CHICAGO (AP) — The New York Mets placed infielder Jorge Polanco on the 10-day injured list on Saturday before dropping their 10th consecutive game, another small administrative move in a season already being dragged around by injuries, payroll pressure and a losing streak that keeps chewing through the roster. The move was made retroactive to Wednesday, and Polanco has a right wrist contusion.
Polanco, 32, is batting .179 (10 for 56) with a homer and two RBIs in his first season with New York. He signed a $40 million, two-year contract with the Mets in December, a reminder that even the richest clubs still end up managing bodies like inventory when the results go bad. The Mets’ opening day payroll is $352.2 million, tops in the majors, but the money has not stopped the slide.
Who Gets Managed
Manager Carlos Mendoza said, “Just having a hard time playing a complete game right now.” He also said, “I mean you can make a case,” when asked whether the losing streak could be taking a mental toll on the team, adding, “Especially when you’re going through a stretch like this, it’s hard, it’s hard. But nobody’s going to feel sorry for us. You got to keep going. We haven’t been playing good baseball. That’s the bottom line.”
That is the language of the dugout under pressure: keep going, no sympathy, no pause.

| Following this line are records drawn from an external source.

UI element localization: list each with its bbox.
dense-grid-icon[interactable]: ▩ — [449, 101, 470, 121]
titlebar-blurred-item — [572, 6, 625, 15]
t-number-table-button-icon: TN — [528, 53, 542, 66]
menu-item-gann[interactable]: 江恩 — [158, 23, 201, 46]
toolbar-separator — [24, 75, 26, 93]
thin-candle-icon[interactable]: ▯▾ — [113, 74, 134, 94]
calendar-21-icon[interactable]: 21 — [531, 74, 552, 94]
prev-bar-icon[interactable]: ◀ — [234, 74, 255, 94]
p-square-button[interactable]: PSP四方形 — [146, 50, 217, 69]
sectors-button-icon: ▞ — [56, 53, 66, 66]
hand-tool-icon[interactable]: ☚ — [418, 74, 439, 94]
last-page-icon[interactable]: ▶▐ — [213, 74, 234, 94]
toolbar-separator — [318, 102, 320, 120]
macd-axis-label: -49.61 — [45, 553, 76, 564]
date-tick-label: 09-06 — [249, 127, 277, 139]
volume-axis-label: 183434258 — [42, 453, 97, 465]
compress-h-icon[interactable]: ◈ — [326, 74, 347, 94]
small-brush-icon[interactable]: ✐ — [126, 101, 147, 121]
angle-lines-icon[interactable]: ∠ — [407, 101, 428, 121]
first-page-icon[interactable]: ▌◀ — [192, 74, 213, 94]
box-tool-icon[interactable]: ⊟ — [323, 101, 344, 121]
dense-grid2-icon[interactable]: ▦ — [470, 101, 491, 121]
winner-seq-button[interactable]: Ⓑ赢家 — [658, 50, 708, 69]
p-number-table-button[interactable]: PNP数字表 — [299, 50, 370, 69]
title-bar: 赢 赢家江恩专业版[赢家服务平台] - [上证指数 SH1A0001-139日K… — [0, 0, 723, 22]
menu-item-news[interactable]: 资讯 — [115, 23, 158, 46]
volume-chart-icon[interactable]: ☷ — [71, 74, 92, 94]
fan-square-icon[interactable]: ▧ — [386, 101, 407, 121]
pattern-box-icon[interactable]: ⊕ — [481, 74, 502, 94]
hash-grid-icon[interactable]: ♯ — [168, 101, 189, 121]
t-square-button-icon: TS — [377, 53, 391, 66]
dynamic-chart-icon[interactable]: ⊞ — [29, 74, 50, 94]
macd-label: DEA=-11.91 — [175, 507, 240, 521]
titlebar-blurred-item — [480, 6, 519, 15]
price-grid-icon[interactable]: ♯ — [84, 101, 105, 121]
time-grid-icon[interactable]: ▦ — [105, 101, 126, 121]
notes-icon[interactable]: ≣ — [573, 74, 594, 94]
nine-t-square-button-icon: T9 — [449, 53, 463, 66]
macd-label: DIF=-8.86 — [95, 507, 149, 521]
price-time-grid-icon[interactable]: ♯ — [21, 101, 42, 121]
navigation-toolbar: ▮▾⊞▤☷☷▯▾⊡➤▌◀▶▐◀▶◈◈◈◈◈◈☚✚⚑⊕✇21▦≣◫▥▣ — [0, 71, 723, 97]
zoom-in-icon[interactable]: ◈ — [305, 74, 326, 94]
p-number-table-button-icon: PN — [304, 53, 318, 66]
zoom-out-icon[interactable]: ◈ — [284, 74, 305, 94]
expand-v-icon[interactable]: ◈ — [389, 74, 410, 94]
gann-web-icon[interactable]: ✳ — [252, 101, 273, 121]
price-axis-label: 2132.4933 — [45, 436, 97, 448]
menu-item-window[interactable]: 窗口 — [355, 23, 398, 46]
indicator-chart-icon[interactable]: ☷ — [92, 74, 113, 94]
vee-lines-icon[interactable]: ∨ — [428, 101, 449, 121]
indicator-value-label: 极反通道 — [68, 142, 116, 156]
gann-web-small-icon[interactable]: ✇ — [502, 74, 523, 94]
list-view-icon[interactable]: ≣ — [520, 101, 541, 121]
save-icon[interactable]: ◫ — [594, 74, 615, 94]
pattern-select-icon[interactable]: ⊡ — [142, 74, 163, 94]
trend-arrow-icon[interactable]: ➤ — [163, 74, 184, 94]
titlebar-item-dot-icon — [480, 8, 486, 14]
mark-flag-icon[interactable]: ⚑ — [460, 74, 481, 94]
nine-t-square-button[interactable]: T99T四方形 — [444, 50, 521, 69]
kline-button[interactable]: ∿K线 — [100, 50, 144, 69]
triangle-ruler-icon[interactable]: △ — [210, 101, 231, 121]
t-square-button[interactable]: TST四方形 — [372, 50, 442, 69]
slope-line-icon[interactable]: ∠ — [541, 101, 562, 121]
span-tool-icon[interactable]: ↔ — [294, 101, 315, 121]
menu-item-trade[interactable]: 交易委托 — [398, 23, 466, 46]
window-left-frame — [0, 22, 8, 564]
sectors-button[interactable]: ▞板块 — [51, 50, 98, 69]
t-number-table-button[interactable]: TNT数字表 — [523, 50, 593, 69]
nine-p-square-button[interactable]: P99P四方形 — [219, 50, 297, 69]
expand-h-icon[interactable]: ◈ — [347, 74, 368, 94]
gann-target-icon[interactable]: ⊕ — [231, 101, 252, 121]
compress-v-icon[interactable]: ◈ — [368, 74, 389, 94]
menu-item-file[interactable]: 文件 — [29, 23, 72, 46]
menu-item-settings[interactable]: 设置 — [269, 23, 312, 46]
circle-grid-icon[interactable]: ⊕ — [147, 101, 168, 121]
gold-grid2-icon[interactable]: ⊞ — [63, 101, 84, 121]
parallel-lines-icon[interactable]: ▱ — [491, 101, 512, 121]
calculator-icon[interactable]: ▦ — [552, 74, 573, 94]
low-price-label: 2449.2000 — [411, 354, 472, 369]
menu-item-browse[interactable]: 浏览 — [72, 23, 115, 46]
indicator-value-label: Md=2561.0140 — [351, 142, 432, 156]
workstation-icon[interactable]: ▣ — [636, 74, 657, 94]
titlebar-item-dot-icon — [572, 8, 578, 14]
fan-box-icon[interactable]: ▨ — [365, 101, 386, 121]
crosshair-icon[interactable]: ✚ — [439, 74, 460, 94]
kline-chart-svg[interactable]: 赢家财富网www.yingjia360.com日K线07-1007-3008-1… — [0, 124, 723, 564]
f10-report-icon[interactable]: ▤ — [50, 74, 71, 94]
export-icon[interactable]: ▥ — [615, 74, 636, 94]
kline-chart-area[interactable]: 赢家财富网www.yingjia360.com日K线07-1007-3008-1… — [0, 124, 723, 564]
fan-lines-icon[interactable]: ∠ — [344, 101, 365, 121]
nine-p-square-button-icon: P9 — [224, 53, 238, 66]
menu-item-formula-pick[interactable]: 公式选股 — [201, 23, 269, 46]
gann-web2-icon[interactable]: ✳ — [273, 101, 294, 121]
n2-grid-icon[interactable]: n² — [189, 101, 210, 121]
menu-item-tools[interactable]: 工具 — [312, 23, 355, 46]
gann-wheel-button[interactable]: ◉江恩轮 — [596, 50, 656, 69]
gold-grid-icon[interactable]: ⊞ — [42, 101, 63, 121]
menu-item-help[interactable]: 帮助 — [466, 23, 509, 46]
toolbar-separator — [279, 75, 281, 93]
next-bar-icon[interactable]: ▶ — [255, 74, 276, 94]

Polanco’s injury is being folded into a larger collapse that the club’s hierarchy has to manage while the losses pile up. Mendoza said, “When doctors first took a look at him, it looked like he got hit by a pitch when he didn’t,” and added, “In talking to him, it was just a couple of swings that he took that night. ... He didn’t think much of it, but just got worse the following day.”
He said, “So you just got to let it calm down a little bit and then we’ll go from there. But we don’t have a timetable for how long this is going to last.” Mendoza also said Polanco had been dealing with an ankle issue and that, “He was trending in the right direction,” adding, “It’s definitely going to help, obviously now with him being shut down. But the biggest thing now is that we’ve got to take care of that wrist.”
The Cost of the Slide
New York’s 10th straight loss came on a 4-2 defeat to the Chicago Cubs after Brooks Raley surrendered Carson Kelly’s tiebreaking three-run homer in the sixth inning. The Mets are 7-14 and have been outscored 60-18 during the slide. It is the longest losing streak for New York since it dropped 11 in a row in 2004.
Only four teams have reached the postseason after going through a double-digit losing streak, including the Cleveland Guardians last year and the Los Angeles Dodgers in 2017. That is the reform trap in baseball form: the standings keep moving, the payroll keeps towering, and the club still has to claw out of a hole dug by the same structure that promised control through money and management.
The Mets have also been missing Juan Soto, who has been out since April 3 because of a strained right calf. The team has scored two or fewer runs in 11 of their 21 games, the highest such number for an NL team. The injuries and the scoring drought are landing on the players and the record, while the front office keeps the machinery running.
What the Front Office Moves
Mendoza got a vote of confidence from president of baseball operations David Stearns on Friday. The Mets also recalled catcher Hayden Senger from Triple-A Syracuse before their loss to the Cubs. The 29-year-old Senger is batting .257 with five homers and 11 RBIs in 12 games with Syracuse.
Senger’s arrival gives Mendoza more flexibility with how he uses his top two catchers, Francisco Alvarez and Luis Torrens. That is the club’s answer to the crisis: shuffle the pieces, call up another body, and keep the roster in motion while the losses keep coming. Polanco’s move to the injured list is just the latest sign of a team where the hierarchy is intact, even as the baseball falls apart around it.